(Data in this exercise Opens)

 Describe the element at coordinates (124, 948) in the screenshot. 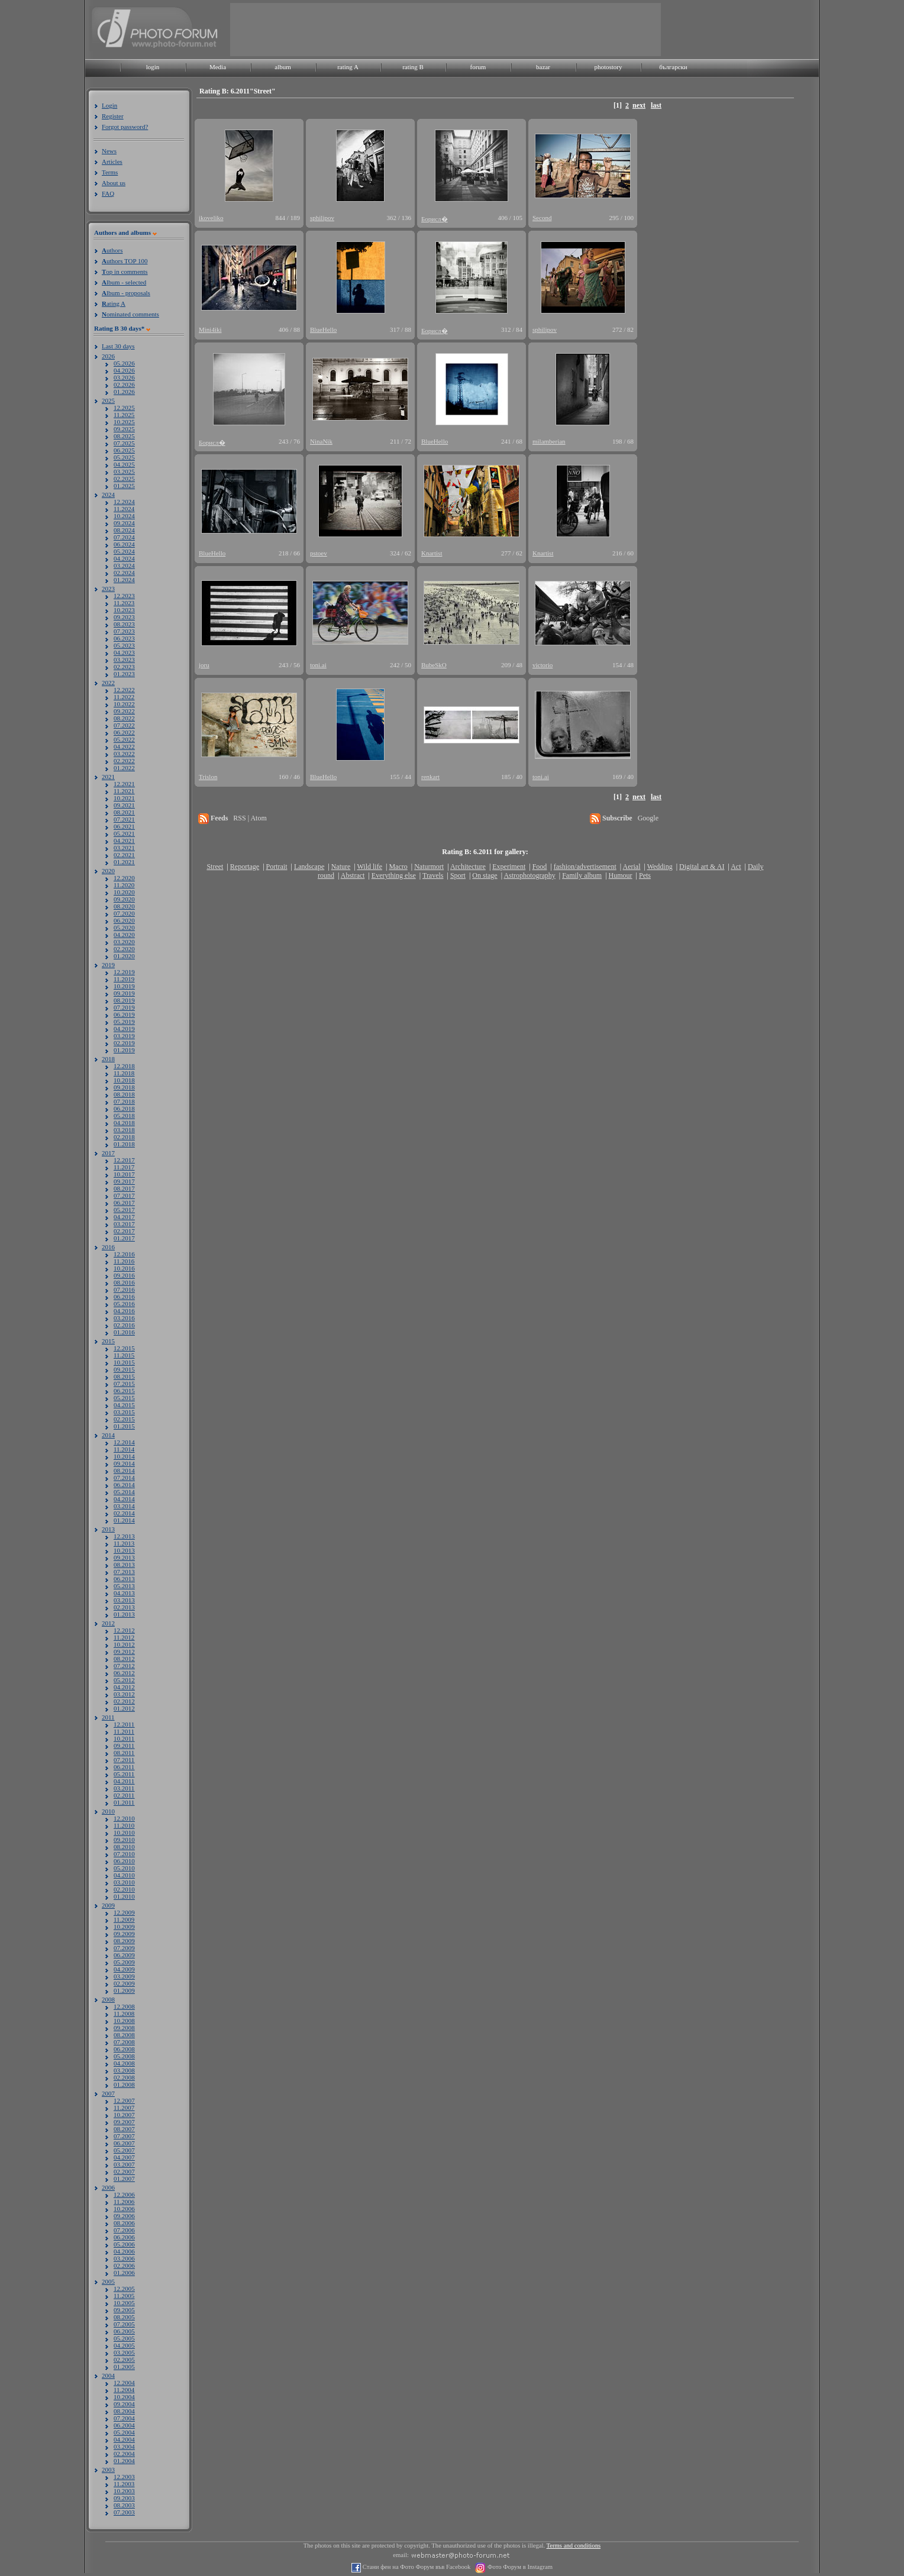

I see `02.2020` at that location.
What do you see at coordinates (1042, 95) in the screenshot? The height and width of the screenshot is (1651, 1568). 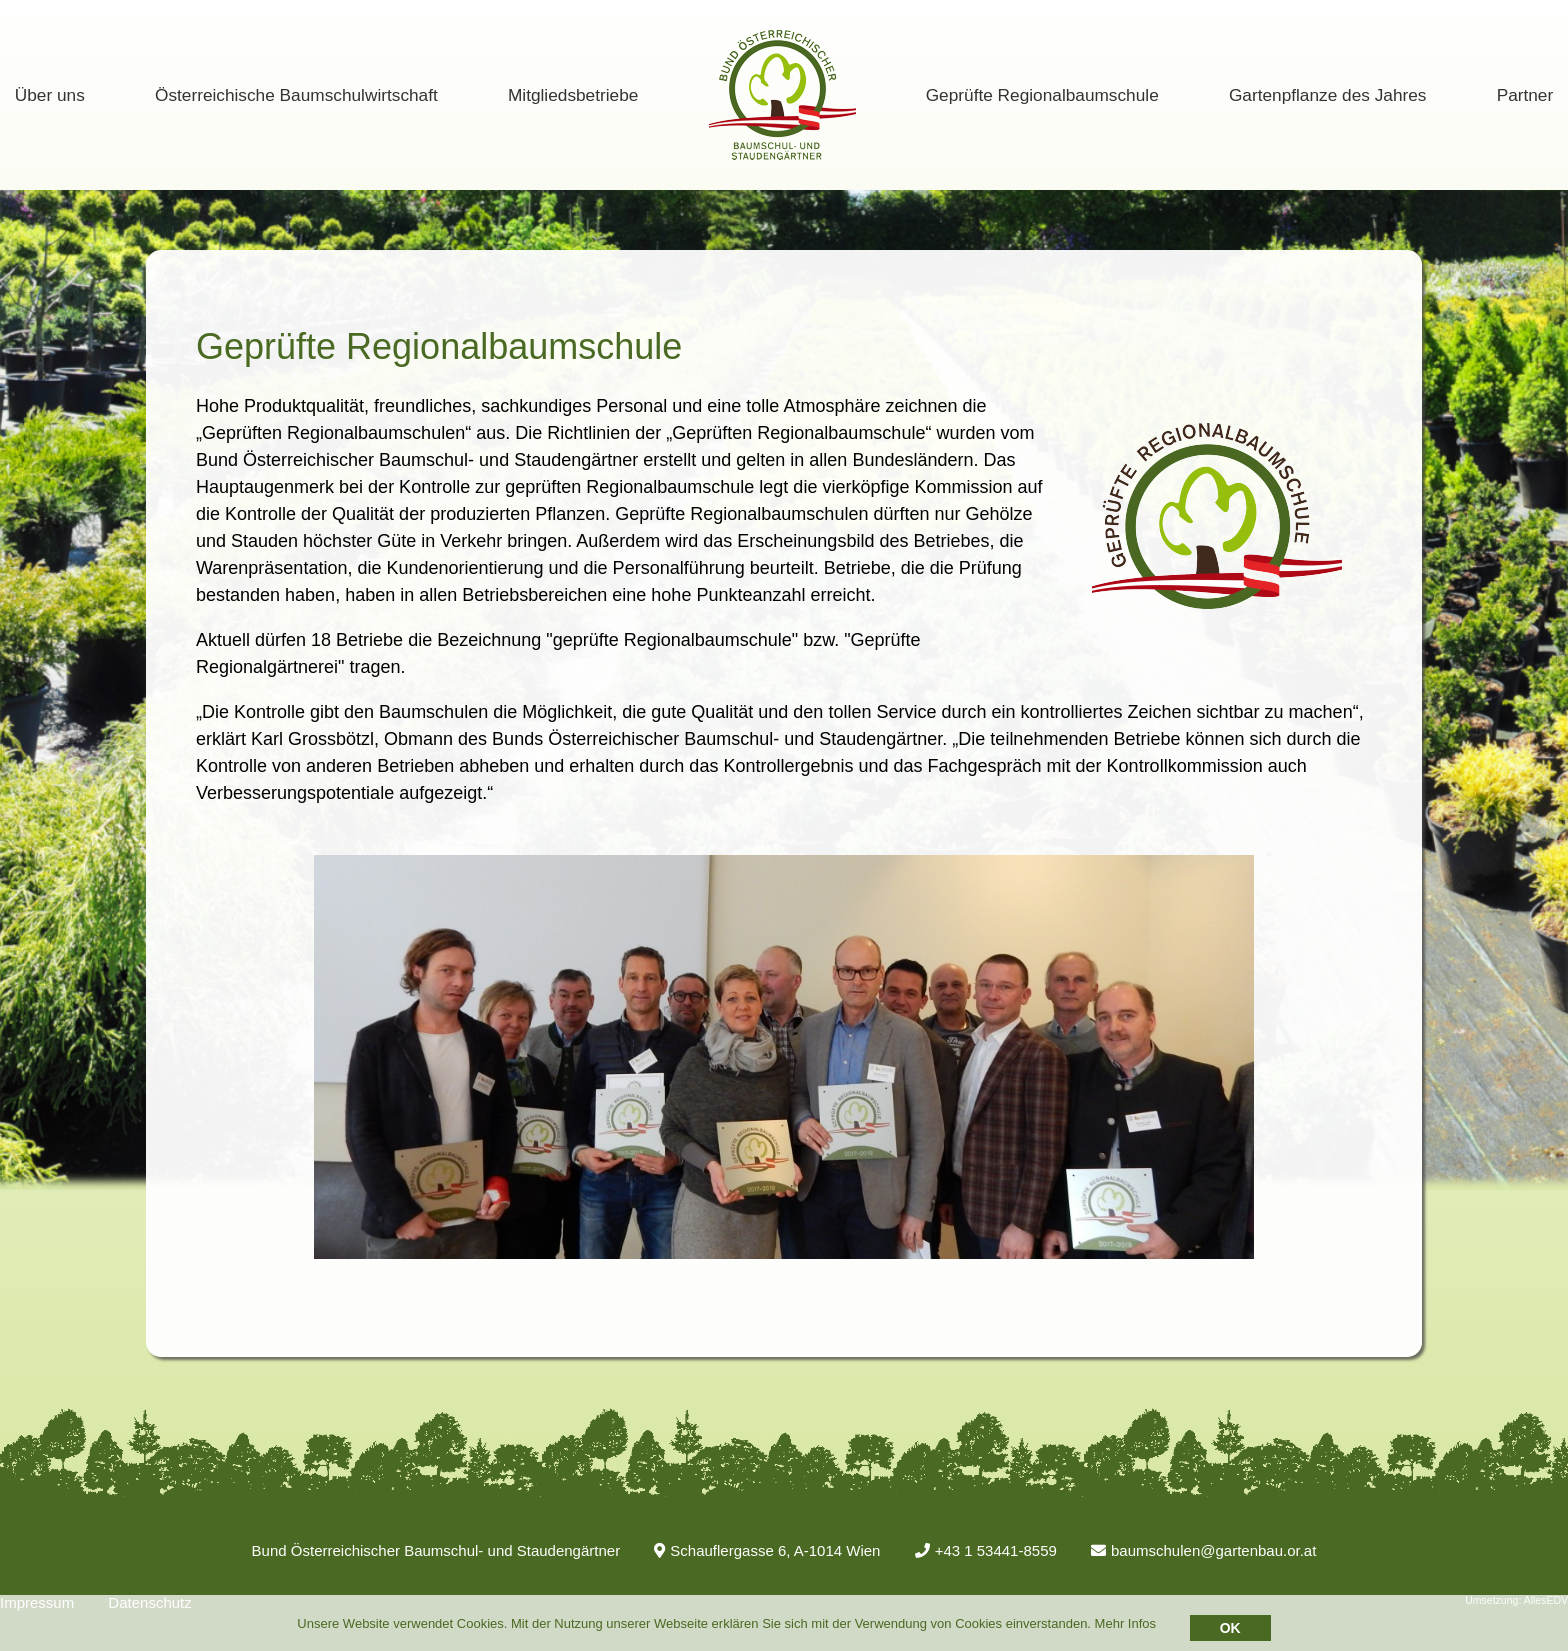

(Data in this exercise Closes)
(Data in this exercise Opens)

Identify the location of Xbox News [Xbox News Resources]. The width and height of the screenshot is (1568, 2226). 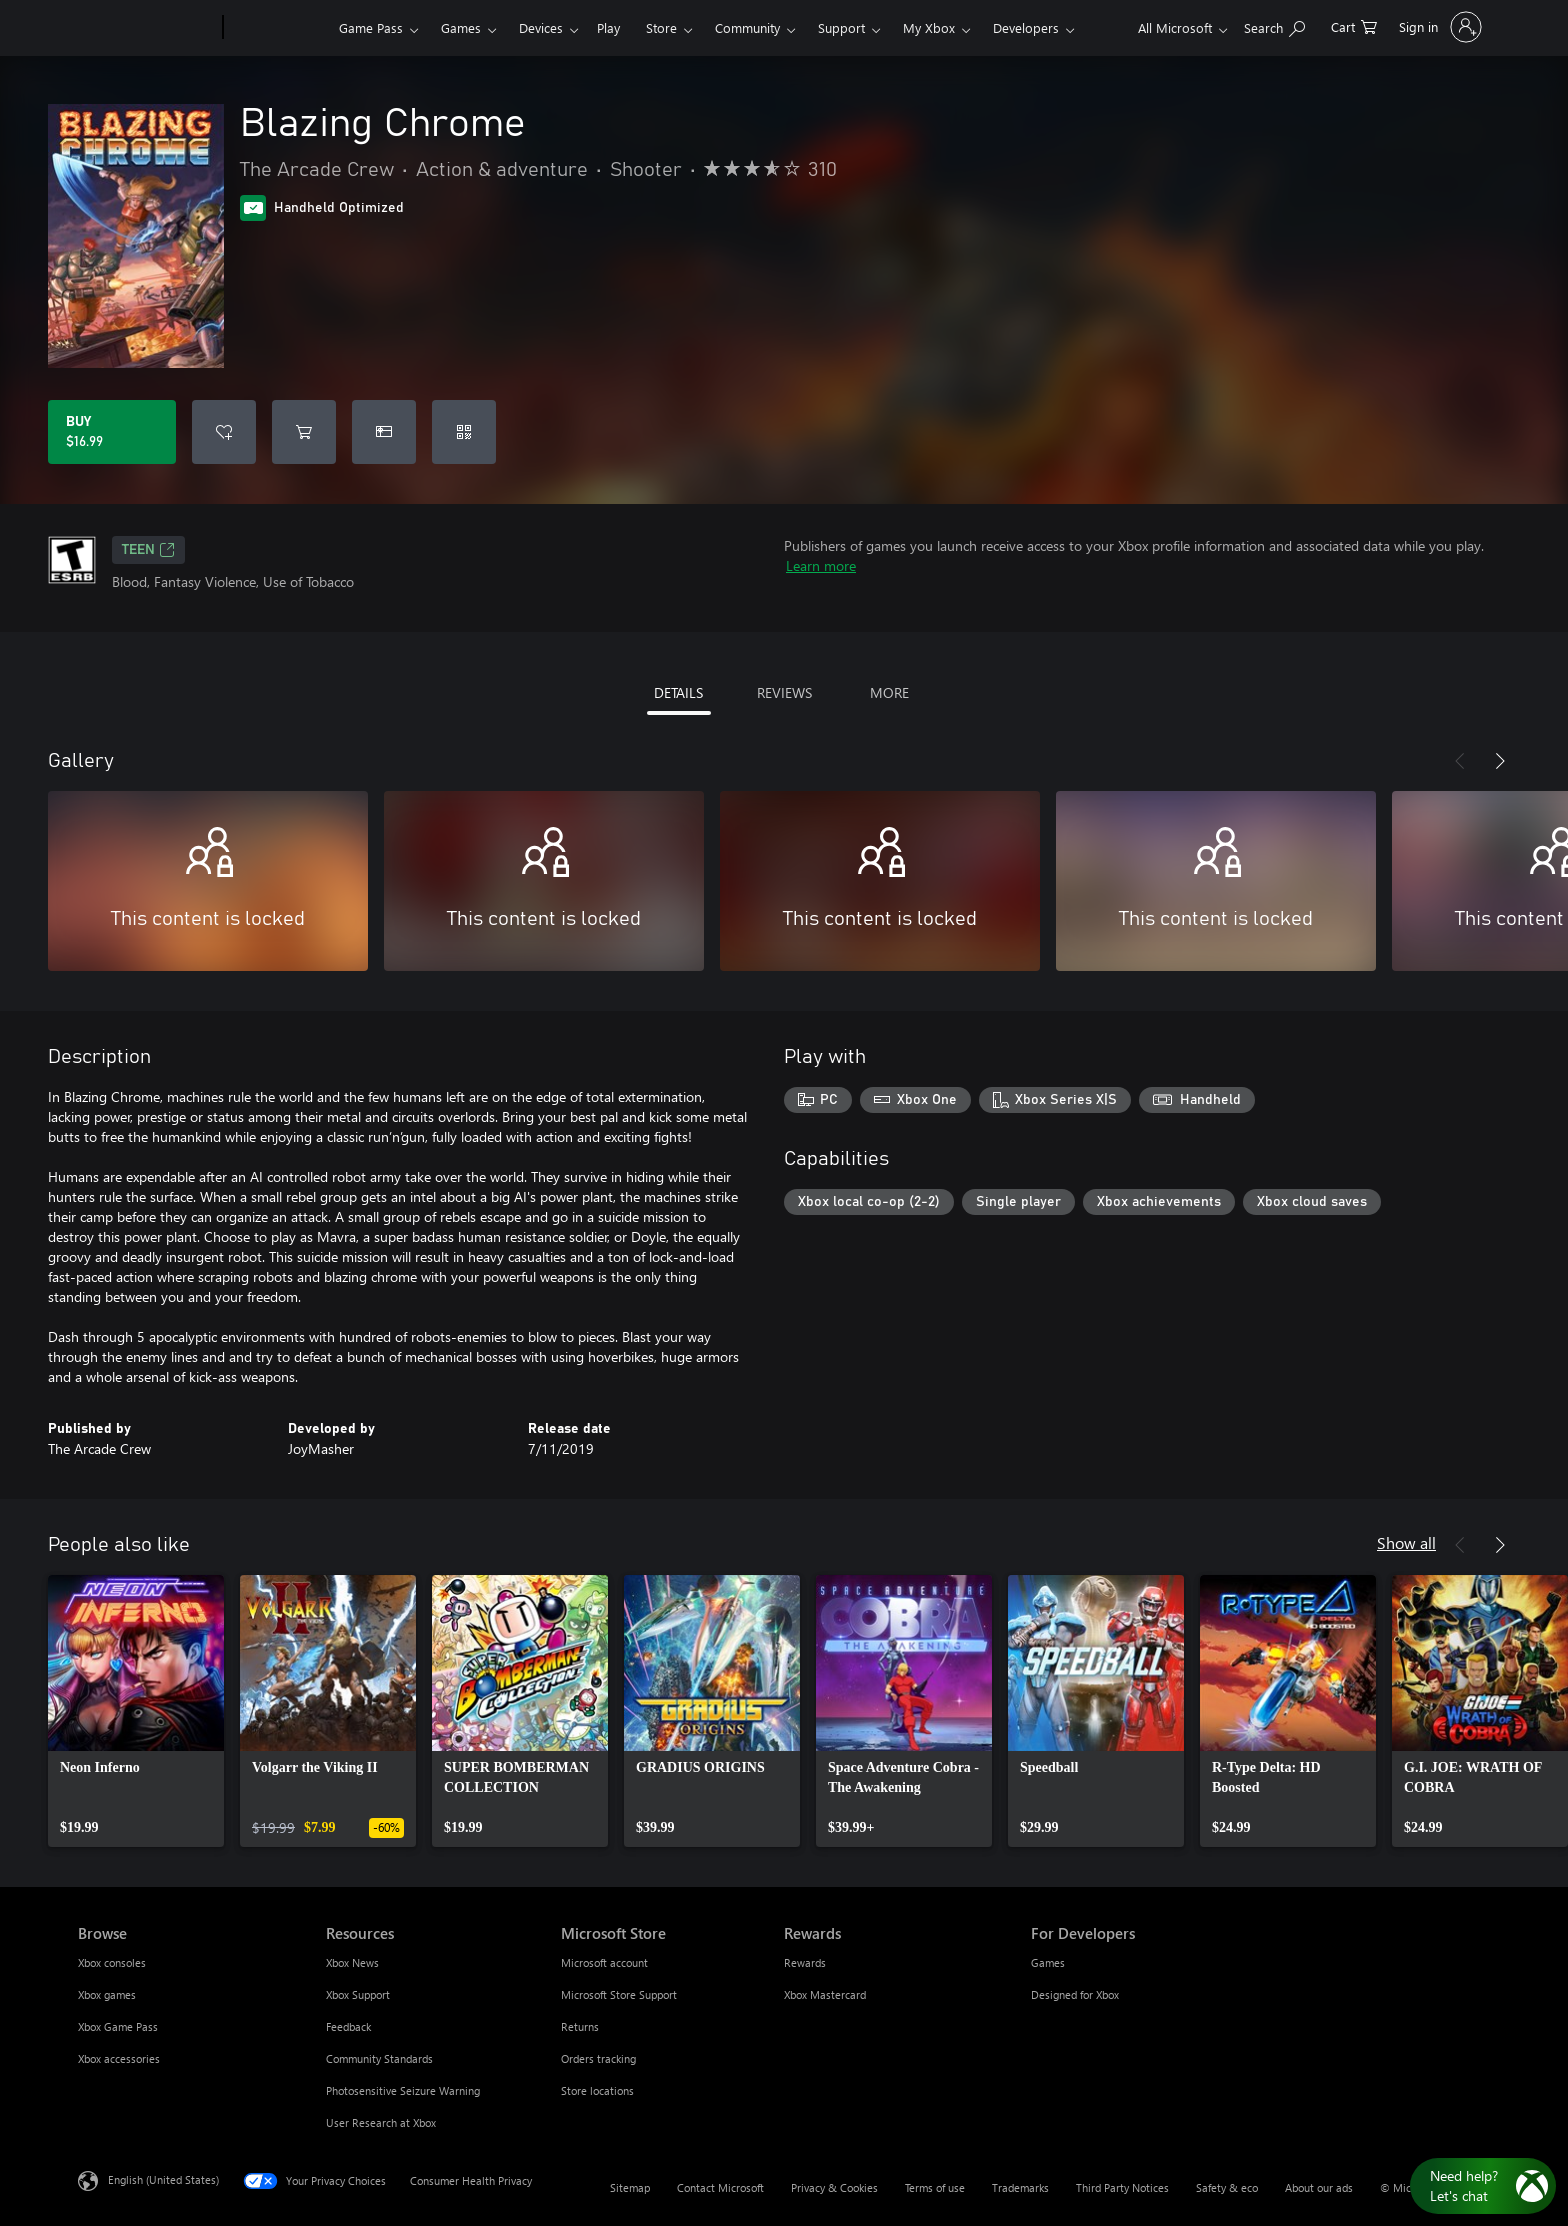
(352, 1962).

(Data in this exercise Closes)
(Data in this exercise Opens)

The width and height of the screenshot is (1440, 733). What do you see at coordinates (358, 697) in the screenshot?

(Data in this exercise Closes)

• **Your assignment**
Using the records above, print exactly the lines between the ones containing "Describe the element" and "What do you see at coordinates (1042, 95)", inclusive, and nothing else; no pictures.

• **The answer**
 Describe the element at coordinates (124, 948) in the screenshot. 

I see `02.2020` at that location.
What do you see at coordinates (1042, 95) in the screenshot? The height and width of the screenshot is (1651, 1568). 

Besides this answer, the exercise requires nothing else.